Eu tive a sorte de ter acesso ao trabalho de pensadores interessantes, de filósofos (pensadores etiquetados) relevantes e de professores instigantes. E do alto de todo o meu altruísmo, digo com convicção que grande parte deles teve uma participação importantíssima na construção de minhas convicções. Acontece que o que tem valor de fato não é o que eles escrevem ou lecionam, mas sim a minha compreensão disto. Na verdade, a minha, a sua, a deles. No meu caso, minha. Egoísta, não?!
Ela não conseguiu entender o que pra mim é muito simples. Num bar, em certa ocasião, após umas, outras e mais outras, conversávamos sobre identificação. Tentávamos entender os porquês de nos identificarmos com certas coisas e não com outras. Porque adoramos certa música e odiamos outra. Porque preferimos o conceito de Fulano sobre o destino ao conceito de Cicrano. Porque acreditamos em Deus do pai nosso ou num deus só nosso. E o mais importante disto tudo: Por que eu adoro azul e você lilás? Eu tenho uma boa hipótese sobre isto e não foi nenhum filósofo/pensador/professor/filme/música/passarinho que me disse. Não explicitamente. A explicação é simples: Nos identificamos com aquilo que nos soa familiar.
Ah, mas aí é mole. Nos identificamos com nossas mulheres porque elas têm características em comum com nossas mães. Isto é manjado. Freud explica.
Ok, mas por que nos identificamos tanto com aquela frase muito breve dita por aquele ator naquele filme que mudou nossa vida e nossa maneira de pensar e nos fez pensar: Porra! Como é que eu nunca pensei nisso antes? Na verdade, já pensei nisso antes, mas nunca havia me dado conta disto. Talvez tenha pensado há 2 anos, há 10 anos, 2 minutos antes de nascer ou quando eu era uma artesã em uma cidadezinha na região que hoje é conhecida por Praga. Vai saber. Mas eu me identifico porque isto está na minha memória, na minha genética, nos meus registros, no meu banco de dados, no meu arquivo pessoal. Chame como quiser.
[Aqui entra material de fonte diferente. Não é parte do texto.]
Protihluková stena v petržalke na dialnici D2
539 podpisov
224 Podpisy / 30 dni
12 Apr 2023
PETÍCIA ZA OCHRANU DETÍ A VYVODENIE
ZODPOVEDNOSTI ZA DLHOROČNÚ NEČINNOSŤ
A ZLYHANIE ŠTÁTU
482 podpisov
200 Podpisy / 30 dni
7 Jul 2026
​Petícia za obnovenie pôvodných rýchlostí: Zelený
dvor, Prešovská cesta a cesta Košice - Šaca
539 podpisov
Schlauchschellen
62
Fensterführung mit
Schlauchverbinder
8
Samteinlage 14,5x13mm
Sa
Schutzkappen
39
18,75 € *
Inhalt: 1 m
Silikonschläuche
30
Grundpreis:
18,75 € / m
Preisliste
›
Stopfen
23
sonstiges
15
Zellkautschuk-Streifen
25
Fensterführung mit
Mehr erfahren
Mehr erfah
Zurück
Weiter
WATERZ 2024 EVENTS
E o mais intrigante é que talvez esta minha explicação sobre identificação não faça o menor sentido para você, assim como não fez para ela naquela mesa de bar. Mas acredito que isto aconteça porque isto não está na sua memória, genética, no seu registro etc etc etc... E mesmo que você não gaste um segundo do seu pensamento para tentar entendê-la, talvez ela faça todo o sentido para você e para ela se eu repeti-la daqui a 2 ou 10 anos. Talvez daqui a 2 minutos. O importante é que eu deixei o meu conceito no seu registro. Sou egoísta como os filósofos.
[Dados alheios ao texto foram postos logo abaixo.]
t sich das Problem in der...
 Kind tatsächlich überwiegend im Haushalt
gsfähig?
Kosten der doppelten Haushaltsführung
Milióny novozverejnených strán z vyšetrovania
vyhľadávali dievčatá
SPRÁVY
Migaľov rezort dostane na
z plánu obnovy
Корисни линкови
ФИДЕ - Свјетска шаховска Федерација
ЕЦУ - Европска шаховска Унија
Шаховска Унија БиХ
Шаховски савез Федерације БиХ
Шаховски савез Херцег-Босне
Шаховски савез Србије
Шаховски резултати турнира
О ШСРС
Gostaria, mais do que tudo, de ter a oportunidade de dizê-la novamente, exatamente com as mesmas palavras, tudo o que eu penso sobre identificação e ver se desta vez ela entenderia. E ouvi-la dizer, mais uma vez, Você é um grande egoísta, de uma forma tênue e carinhosa, como só mamãe saberia dizer.
PS: Eu descobri que um certo alemão chamado Heidegger pensava muito parecido comigo. Talvez ele já tenho trocado uma idéia com a minha bisavó.